Moving away to uni can be extremely daunting, even if, like me, you’ve done it a couple of times already. Not only are you leaving your family behind, you’re also leaving your room behind- that sanctuary where you feel warm, comfortable and safe. It’s also likely that you’ll be living in a different place each year, so getting comfortable in a new room is something you’ll have to get used to.
If you’re going into first year especially, you’re likely to feel like your halls room doesn’t quite feel homely at first. Everyone’s room looks the same and they’re often quite small, so decorating has to be done efficiently. However, it’s important that you don’t neglect making your room your own, as coming home to a room you don’t feel comfortable in can really kill your mood.
This is a problem I actually struggled with last year. I had just moved into my second year room and felt a little bit uncomfortable in it. It was cold, dusty and too big to fill with enough things to make it homely. However, I did learn some useful things that made the room feel steadily more like one I was comfortable in, which I have continued to do this year.
In my opinion a uni room should be three things: practical, comfortable and personal.
Addressing the first of those, for a room to be practical it has to be somewhere that you’re comfortable working in. This is especially important this year, as you’re likely to not be in uni very often and the Robbo reopening seems like a distant dream at this point. One of the most important things to making your room practical is keeping your desk tidy. That doesn’t mean it has to be bare, as you’ll see from my desk that I have a lightbox and a clock on mine- but making sure you have enough room for your laptop and notebook is essential.
It’s also a good idea to have some organisational items such as baskets or stacking trays to keep your stationary in. Having a to do list on something like a hanging whiteboard can also help you to concentrate when essays start to pile up.
Something you also shouldn’t overlook which will make your room more practical is having hooks or trinket trays to help organise everyday items.
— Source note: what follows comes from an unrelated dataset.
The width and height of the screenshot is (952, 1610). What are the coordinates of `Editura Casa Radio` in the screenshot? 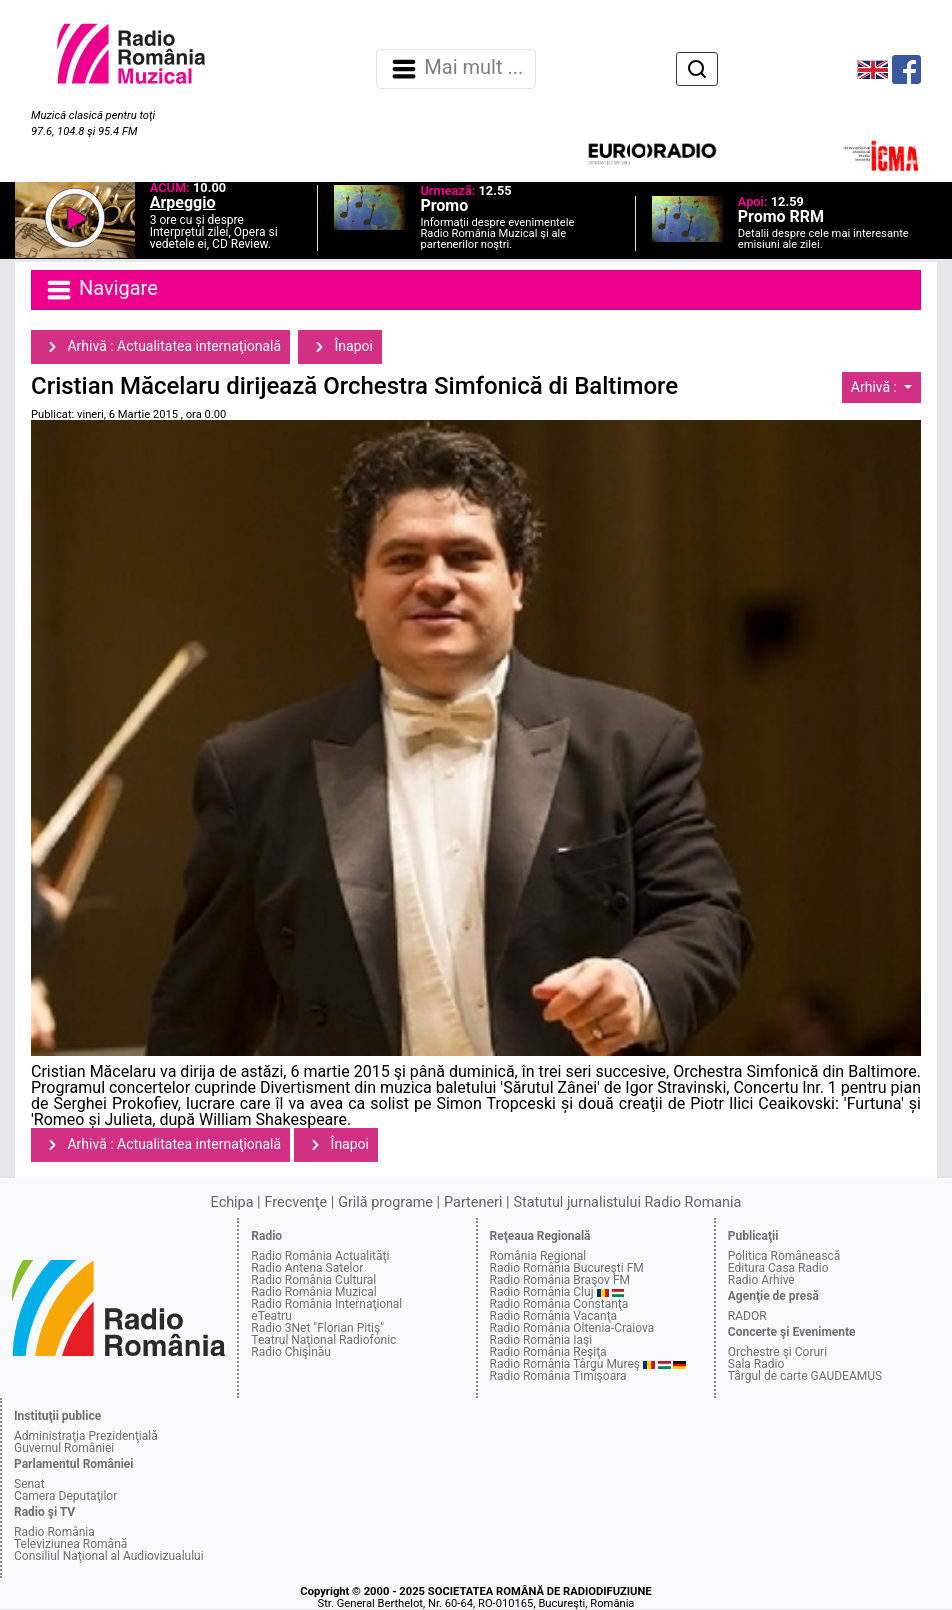 It's located at (778, 1268).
You’ll notice that I keep my keys on a hook by the door and my everyday coat is also on a hook on the back of my door. This has been a lifesaver this year as I often spent a couple of minutes each morning looking for my keys before leaving the house last year.
Making your room comfortable is really simple. Something as simple as having some cushions on your bed for when you aren’t sleeping and a blanket for cold nights can really make a difference to how you feel when you’re in your room.
Invest in some good pillows and a warm duvet because the nights can get cold up in the toon and you don’t want to be up all night shivering.
I struggle to get to sleep quite frequently so I also have some lavender pillow spray which is nice and soothing. Candles are also an essential to keep your room smelling good and can be purchased from almost anywhere for relatively cheap.
Last but not least, making your room personal is arguably the most important of the three. I’ve surrounded myself with my hobbies, the main one of which is music. I have posters of gigs I’ve been to and bands that I love. My cushions are also musically themed and I have two Radiohead clocks just so everyone knows what a sad little man I am! Having a record player in my room also makes a massive difference and although it’s not quite the setup I have at my parent’s house it still brings me a lot of joy.
Having things that other people gave to me also adds a nice personal touch. My lager poster was given to me by one of my closest friends and my Spuddy and “love bug” were given to me by my mum. Photos of family and friends are also a must.
Making your room personal can be a work in progress and although I’d say my room is fairly well decorated I’m definitely not finished with it. I’d like to add some plants to the mix- and hopefully keep them alive longer than a month this year- and I also plan on making some more home accessories. I’ve kept a bottle of Newcastle Brown Ale to turn into a candle and I’m also planning on making some letter bunting out of cardboard beer boxes. very student chic I know.
Creating your own home-away-from-home can be a lengthy process. However, it doesn’t have to be a stressful one.
Making sure that you decorate your room at least partially within the first few days of your arrival can lead to a much happier settling in period. Then, once you’ve settled in the real fun starts and you can go wild with accessories. In no time at all you’ll find that your uni room starts to feel just as cozy as your room at home!